The city skyline was dominated by a thousand-metre-tall obelisk, jet black and slightly tapering towards its summit. It was one of a dozen identical buildings gifted by the Serene, along with the eight ‘wilderness towns’, the hundred-plus littoral domed cities, and the arboreal cities, numbering in their thousands, that were springing up all around the world. The difference with the black obelisks was that they were the only Serene buildings placed within already existing cities, and they were the only constructions not purposefully created for human habitation. In fact, no one knew why the obelisks had appeared simultaneously five years ago in the centres of twelve of the largest cities on Earth.
Since their arrival Allen’s monthly missions, as he thought of them, were always to the cities occupied by the obelisks. The routine was always the same. He would be alerted by a golden figure’s calm voice in his head telling him to make his way to London Airport, where he would board a Serene plane and instantly lose consciousness.
The next thing he knew it would be one or two days later and he’d be sitting on a bench near one of the obelisks. In the early days the same routine would transpire, and he would come to his senses in various far-flung cities around the world. He would check his softscreen and more often than not find he had a photo-shoot appointment the very same
day somewhere not far away. For the past five years, however, every time he regained consciousness he was close to an obelisk — leading him to assume that his ‘missions’ and the obelisks were in some way linked.
A few months ago he’d taken the monorail into London with Sally, and after a morning spent in the National Gallery Allen had suggested a stroll to Marble Arch.
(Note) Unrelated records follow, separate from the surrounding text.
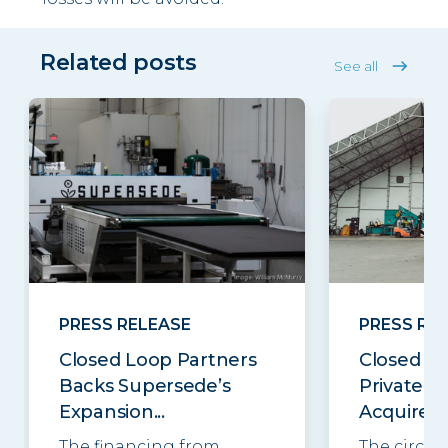
Related posts
See all
PRESS RELEASE
PRESS RE
Closed Loop Partners
Closed Lo
Backs Supersede’s
Private E
Expansion...
Acquires..
The financing from
The circul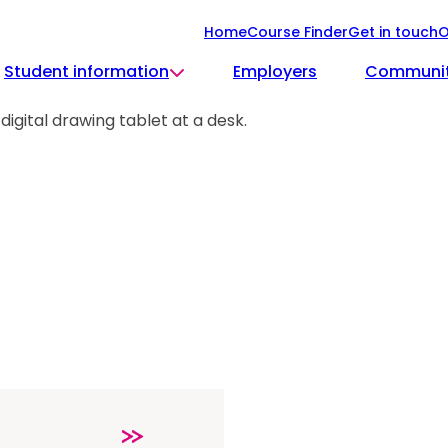
Home
Course Finder
Get in touch
O
Student information
Employers
Communi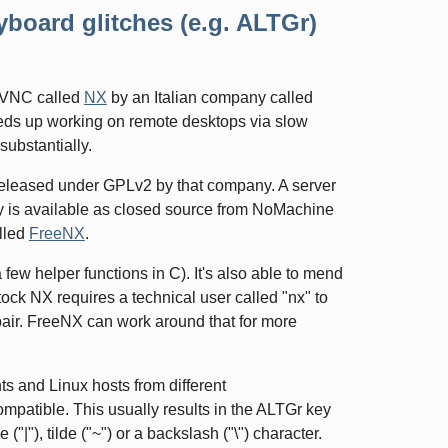
board glitches (e.g. ALTGr)
r VNC called
NX
by an Italian company called
speeds up working on remote desktops via slow
substantially.
released under GPLv2 by that company. A server
ity is available as closed source from NoMachine
alled
FreeNX
.
 few helper functions in C). It's also able to mend
tock NX requires a technical user called "nx" to
ypair. FreeNX can work around that for more
ts and Linux hosts from different
compatible. This usually results in the ALTGr key
|"), tilde ("~") or a backslash ("\") character.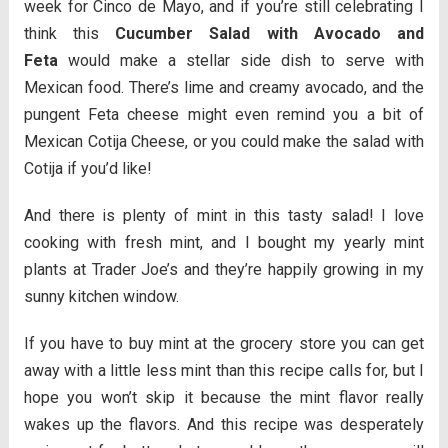
week for Cinco de Mayo, and if you’re still celebrating I
think this
Cucumber Salad with Avocado and
Feta
would make a stellar side dish to serve with
Mexican food. There’s lime and creamy avocado, and the
pungent Feta cheese might even remind you a bit of
Mexican Cotija Cheese, or you could make the salad with
Cotija if you’d like!
And there is plenty of mint in this tasty salad! I love
cooking with fresh mint, and I bought my yearly mint
plants at Trader Joe’s and they’re happily growing in my
sunny kitchen window.
If you have to buy mint at the grocery store you can get
away with a little less mint than this recipe calls for, but I
hope you won’t skip it because the mint flavor really
wakes up the flavors. And this recipe was desperately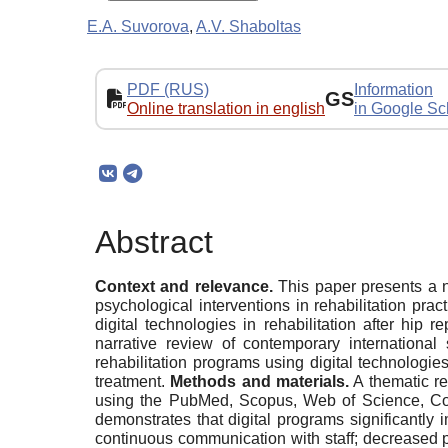
E.A. Suvorova
,
A.V. Shaboltas
PDF (RUS)
Information
GS
Online translation in english
in Google Sc
Abstract
Context and relevance.
This paper presents a na
psychological interventions in rehabilitation prac
digital technologies in rehabilitation after hi
narrative review of contemporary international
rehabilitation programs using digital technologie
treatment.
Methods and materials.
A thematic re
using the PubMed, Scopus, Web of Science, Co
demonstrates that digital programs significantl
continuous communication with staff; decreased pa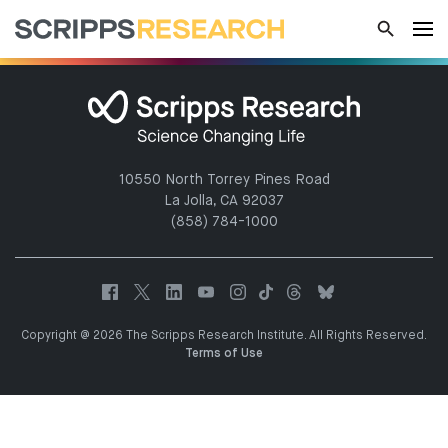
10550 North Torrey Pines Road
La Jolla, CA 92037
(858) 784-1000
Copyright @ 2026 The Scripps Research Institute. All Rights Reserved.
Terms of Use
There they, along with thousands of other curious sightseers, walked around the base of the obelisk, marvelling at its seamlessness, its lack of features, the faint pulsing warmth it gave off.
The media had not been slow in suggesting what the towers might be: they were, opined a respected international newsfeed, where the Serene themselves dwelled, looking out with sophisticated surveillance apparatus at the doings of the human race. More bizarre suggestions included the idea that they were the very engines that maintained the Serene’s regime of non-violence across the face of the Earth, that they were the physical essence of the extraterrestrials themselves, or that they were alien prisons where malcontents from across the galaxy were suspended and stored.
Allen subscribed to none of these theories. The obelisks were, he surmised, meeting places where summits between fellow representatives like himself gathered to conduct Serene business — fulfilling much the same role as did the amphitheatre in the conjoined starships a decade ago.
Of course, quite what business he and the other representatives were conducting was another mystery.